When the app needs usernames/passwords/API tokens:
- Use a GUI prompt available on the machine if present (`zenity` is a good default on Linux desktops).
- Never ask for secrets in the main chat unless the user explicitly chooses that path.
- Store secrets encrypted at rest with `gpg` or an equivalent local vault mechanism.
- Keep vault files under the app config directory, not in Downloads or the project root.
- Permissions should be restrictive (`600` for files, `700` for config directories).
- Prefer a vault passphrase chosen locally by the user.

## Testing and verification

- Add unit tests for:
  - query builder
  - parser(s)
  - price/distance/score extraction
  - fallback behaviors when a source returns nothing
- Run live smoke tests only after unit tests pass.
- Verify the local server by calling `/health` and one real search endpoint.
- If the UI is browser-based, open it and confirm the result list renders and the form submits.

## Pitfalls

- Do not bake in assumptions about one real-estate site or one search provider.
- Do not rely on fragile CSS selectors for every target site.
- Do not store plaintext credentials in shell history, temp files, or repo-tracked files.
- Do not treat a search result title as a verified property price unless the price is clearly visible.
- Do not return empty results without stating whether the source is blocked or the query is too narrow.
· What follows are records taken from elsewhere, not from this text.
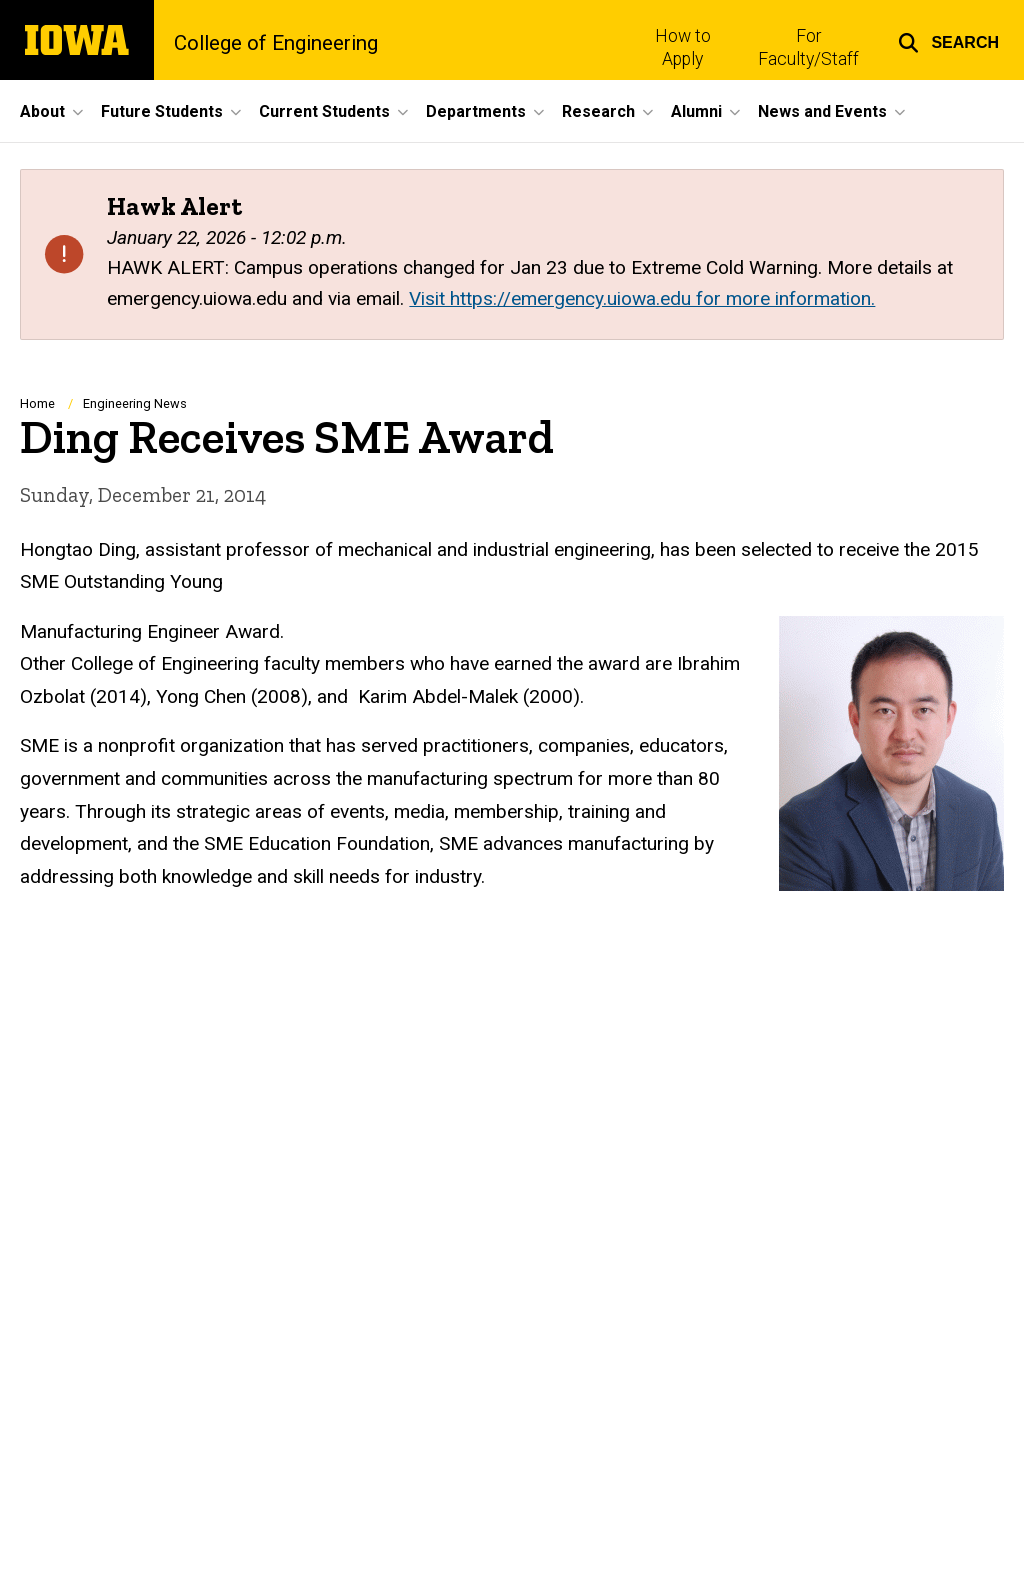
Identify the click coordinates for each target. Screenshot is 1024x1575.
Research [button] (598, 111)
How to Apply (683, 47)
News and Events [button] (822, 111)
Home (37, 403)
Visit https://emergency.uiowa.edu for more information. (642, 298)
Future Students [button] (162, 111)
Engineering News (135, 403)
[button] (948, 40)
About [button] (42, 111)
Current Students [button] (324, 111)
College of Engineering (276, 43)
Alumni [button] (696, 111)
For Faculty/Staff (808, 47)
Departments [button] (476, 111)
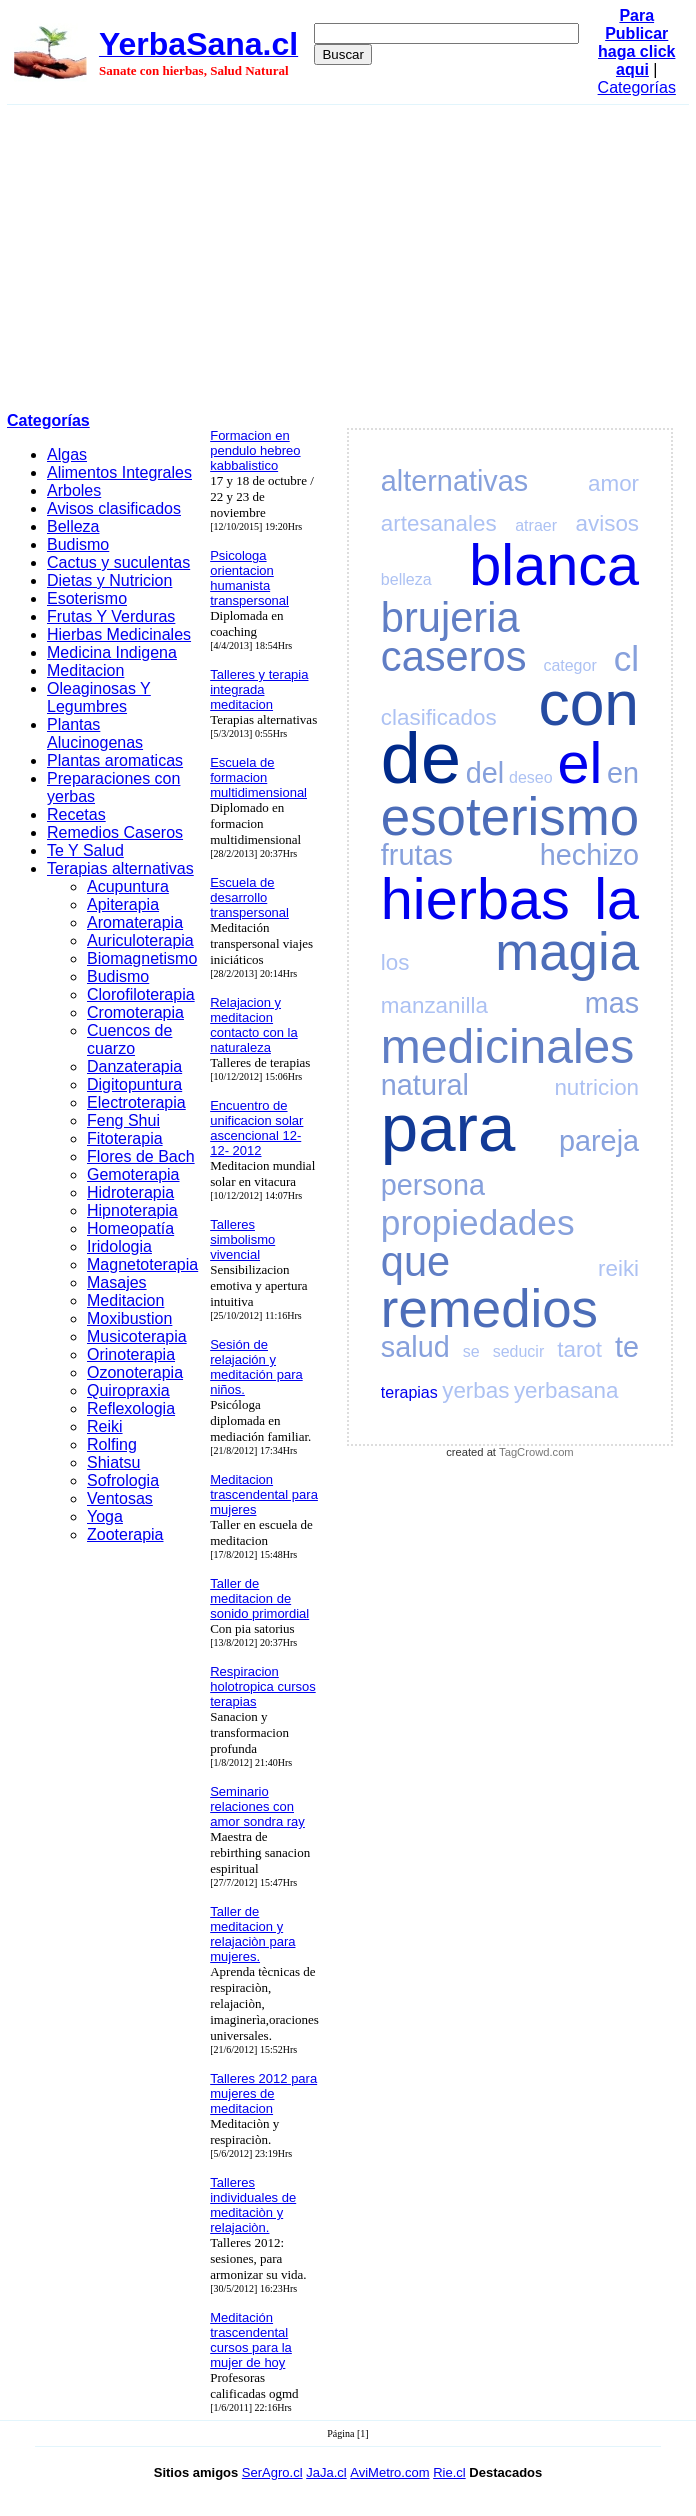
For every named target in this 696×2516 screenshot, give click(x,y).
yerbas (475, 1390)
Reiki (105, 1426)
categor (569, 665)
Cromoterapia (135, 1012)
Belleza (73, 526)
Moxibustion (129, 1318)
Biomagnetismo (142, 958)
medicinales (507, 1046)
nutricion (596, 1087)
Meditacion (85, 670)
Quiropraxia (128, 1390)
## Suggested implementation shape

- `app.py` or `run.py` for server startup
- `scraper.py` for fetch/parse/score logic
- `tests/` for parser and scoring tests
- `README.md` with launch, default filters, and caveats

## Reusable commands

- Unit tests: `python3 -m unittest discover -s tests -v`
- Smoke test: `curl http://127.0.0.1:<port>/health`
- API check: `curl 'http://127.0.0.1:<port>/api/search?...'`

## If the user asks for a secure GUI vault

- Create a tiny launcher or desktop entry.
- Prompt for the secret locally.
- Encrypt immediately with `gpg`.
- Load only into memory for the connection step.
- Never print the secret back to the terminal.